Financial Reporting Standards are based upon the concept of matching which means that income and expenses should be recorded in the financial period to which they pertain. Although this sounds relatively simple, accounting for long term transactions that cover a significant amount of time may result in complications. Similarly the concept of accruals states that the risk and rewards of any financial transaction should be considered when determining the recording period irrespective of time of transfer of consideration. In short, if a company has received or transferred the risk and rewards of any goods or services to a customer, the transaction has taken place in light of financial reporting standards and should be recorded.
This issue can have significant consequences when it comes to recording large transactions close to year end. Financial reporting standards especially highlight the matter of recognition of revenue since manipulation is very straight forward. For example, a company that enters into long term construction contracts may deliberately record all payments received in advance as revenue irrespective of the fact that they relate to services to be provided in the future to inflate profits. Similarly, a school receiving tuition fees in advance may incorrectly record them as revenue if the financial year closes half way through the school year.
Nature of Deferred Revenue
To address this issue, financial reporting standards prescribe the implementation of the concept of deferred revenue. Simply put, deferred revenue represents cash received against which goods or services have to be delivered or provided. Applying, the concept of matching and accruals, any amounts received from customers against which services or goods have not been provided should not be recorded in the period in which payment has been received. The revenue should only be recorded once the goods are delivered or the services are provided irrespective of when payment was received.

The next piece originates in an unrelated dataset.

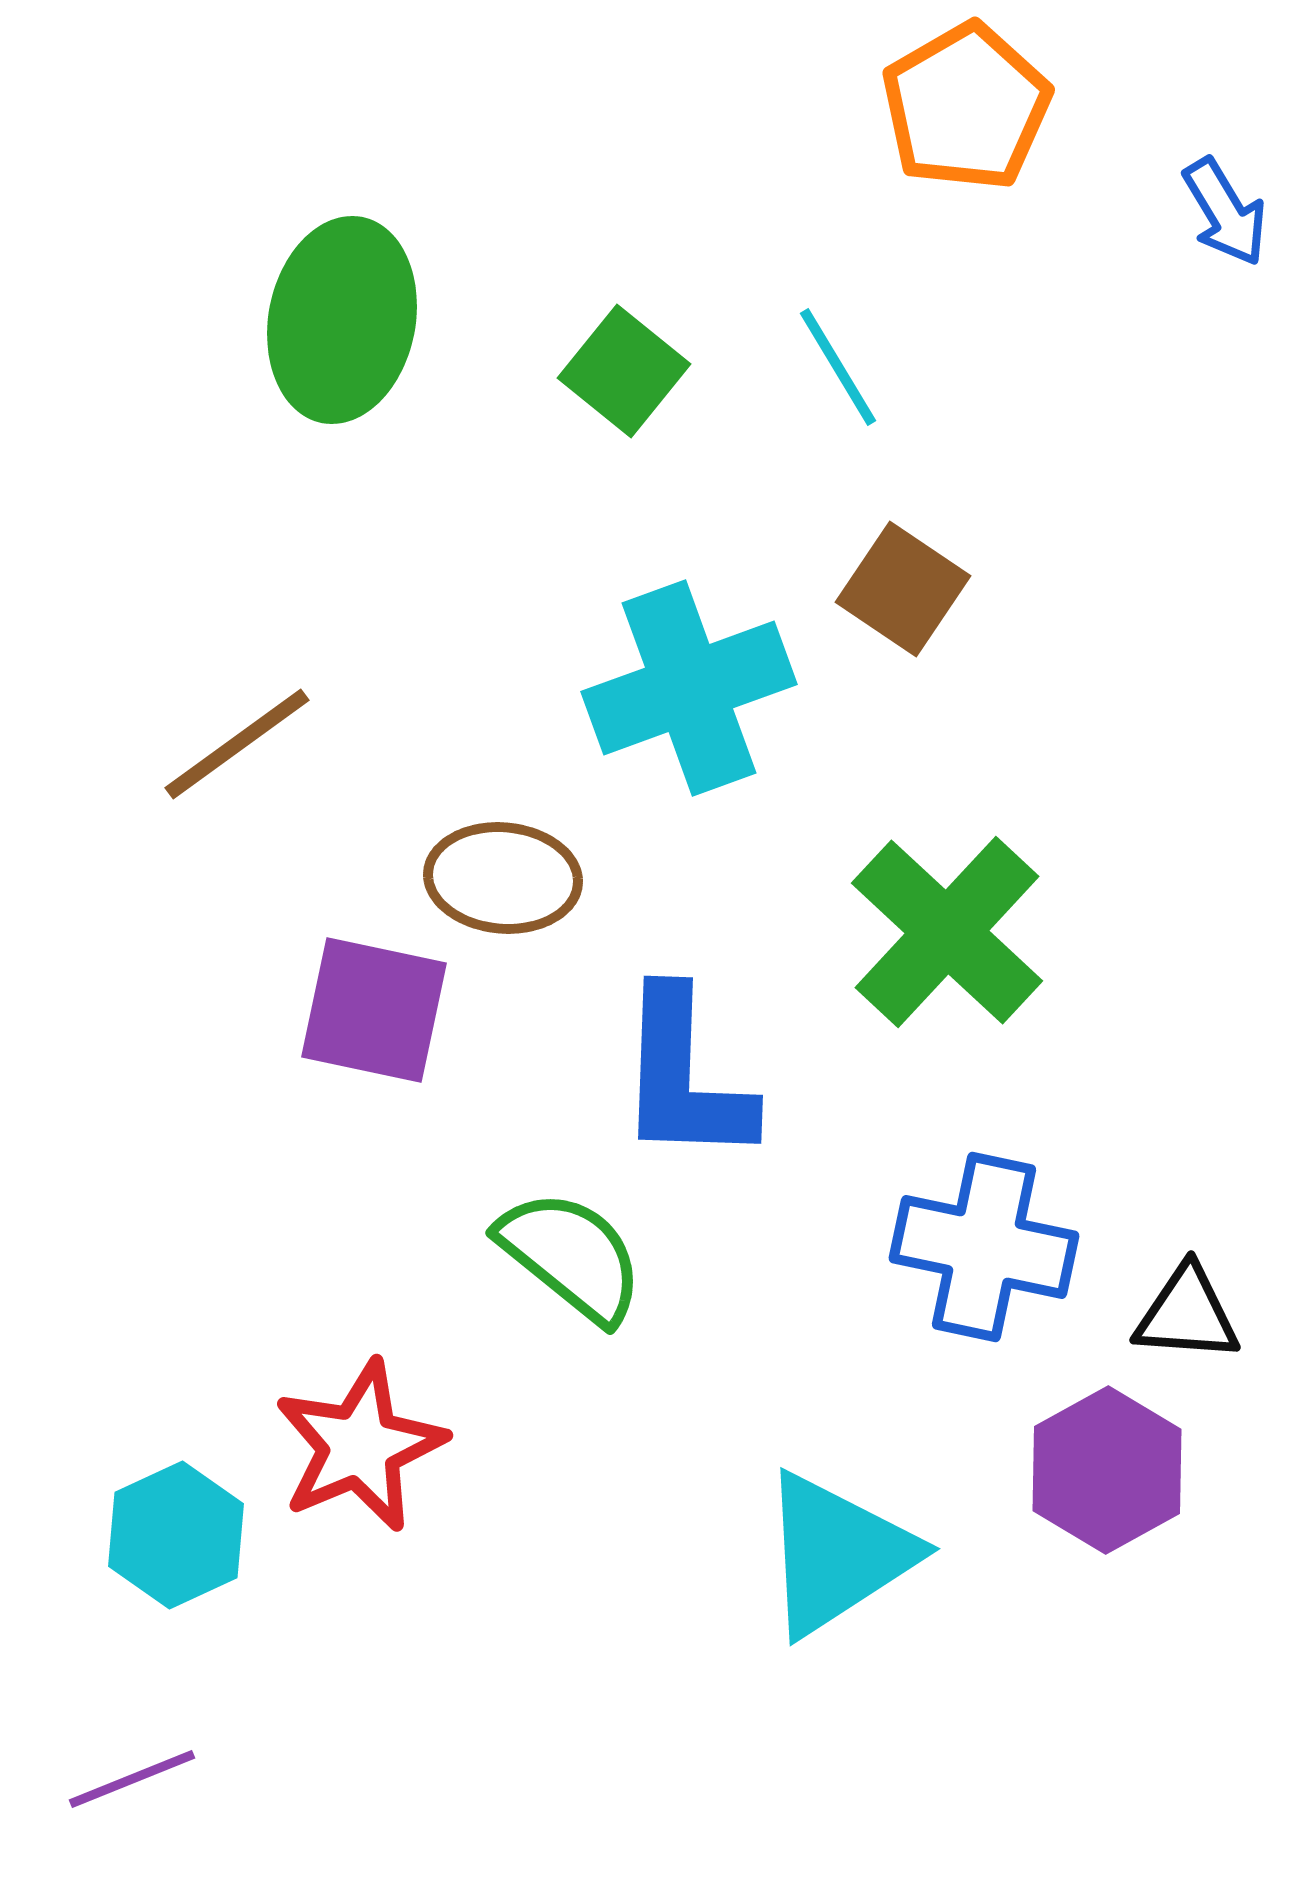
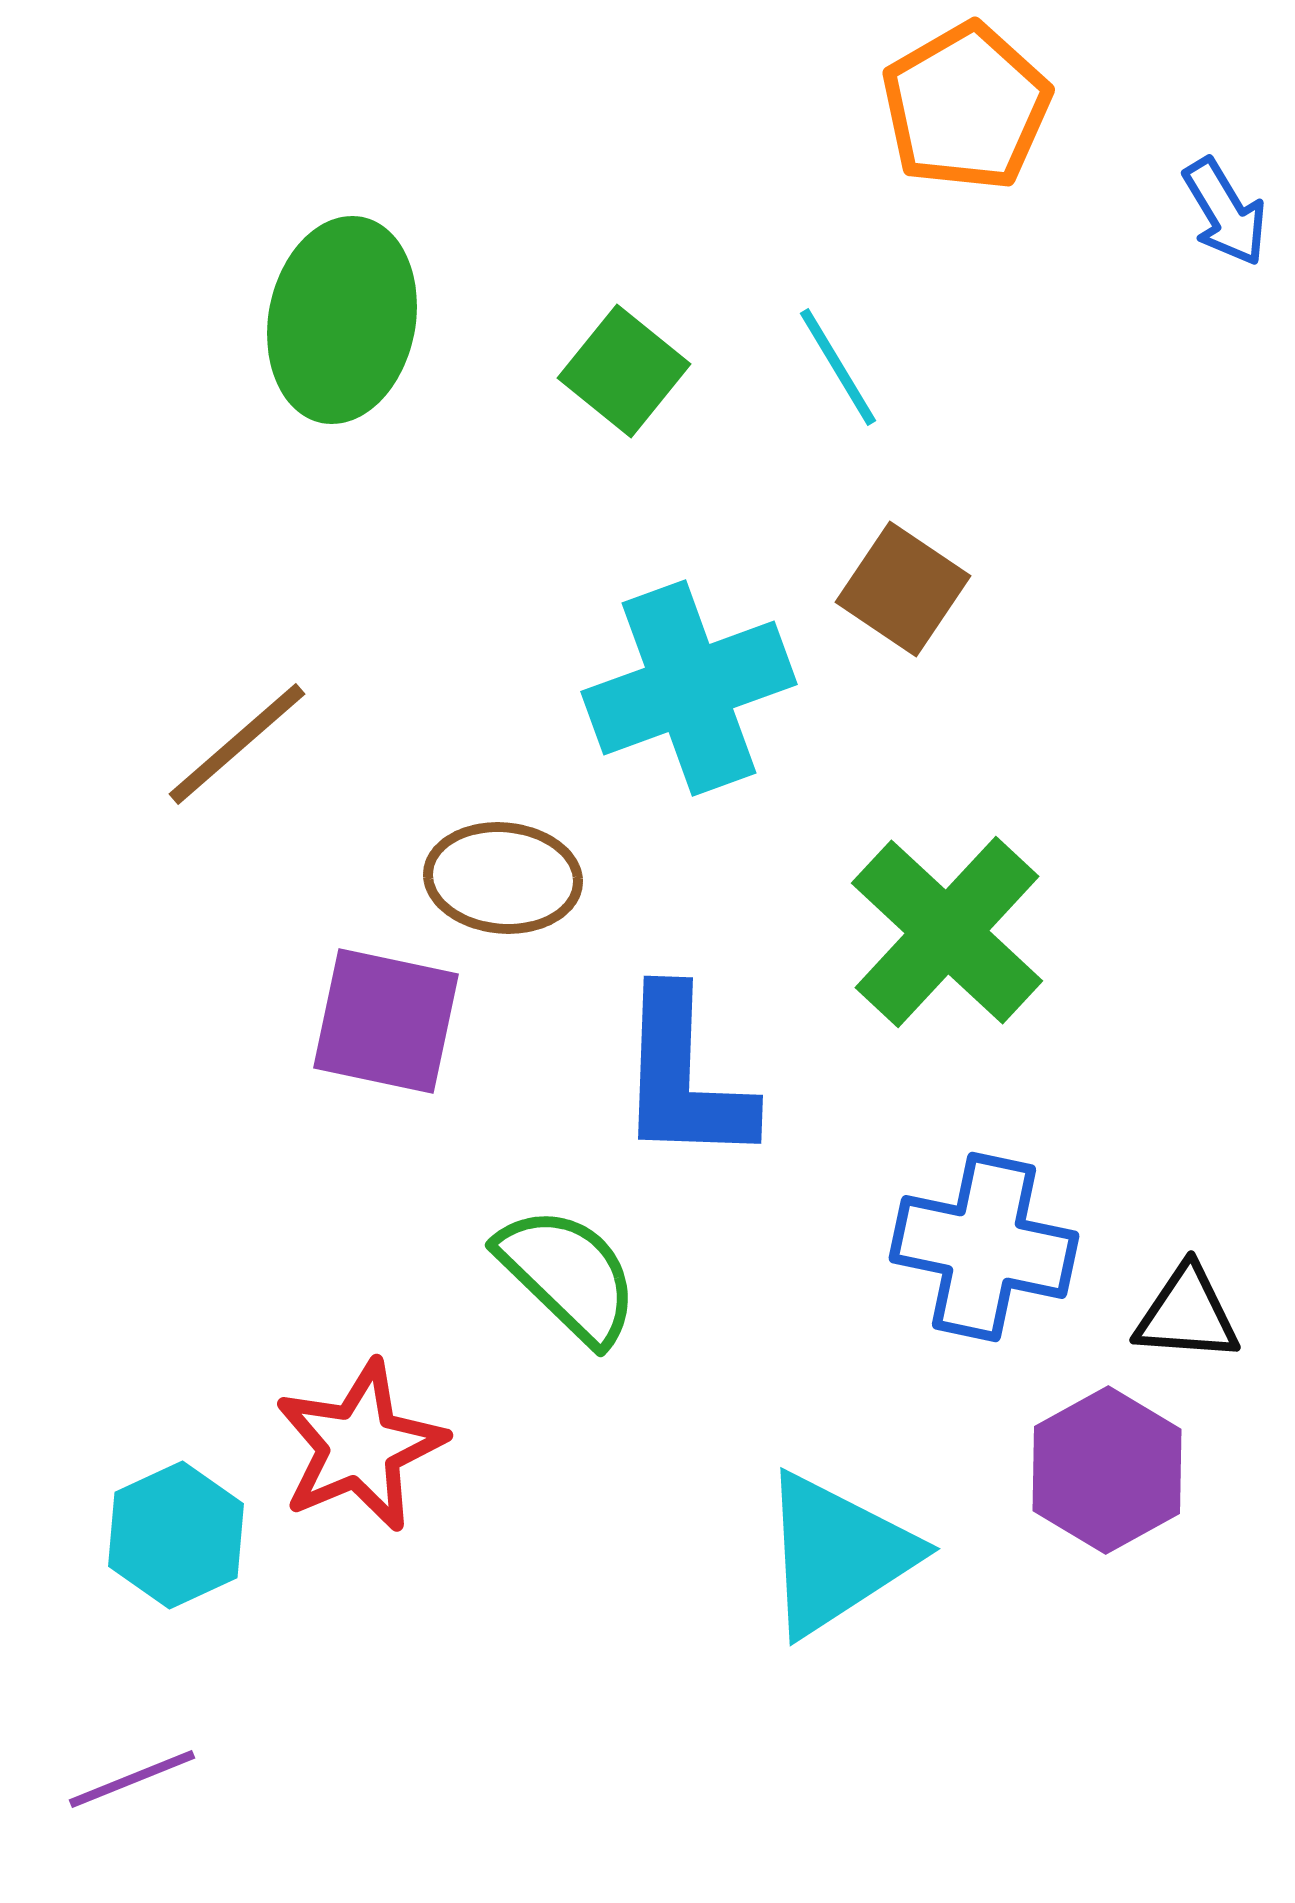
brown line: rotated 5 degrees counterclockwise
purple square: moved 12 px right, 11 px down
green semicircle: moved 3 px left, 19 px down; rotated 5 degrees clockwise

Accounting for Deferred Revenue
Deferred revenue, therefore, is recorded as a liability when payment is received and is represented as a credit balance at the end of the financial year. It may be classified in long term or short term liabilities depending on the timing of realization of such revenue. Once the goods or services that the advance payment relates to have been delivered or provided, the company is entitled to reduce its liability and record revenue to the extent of the transaction completed.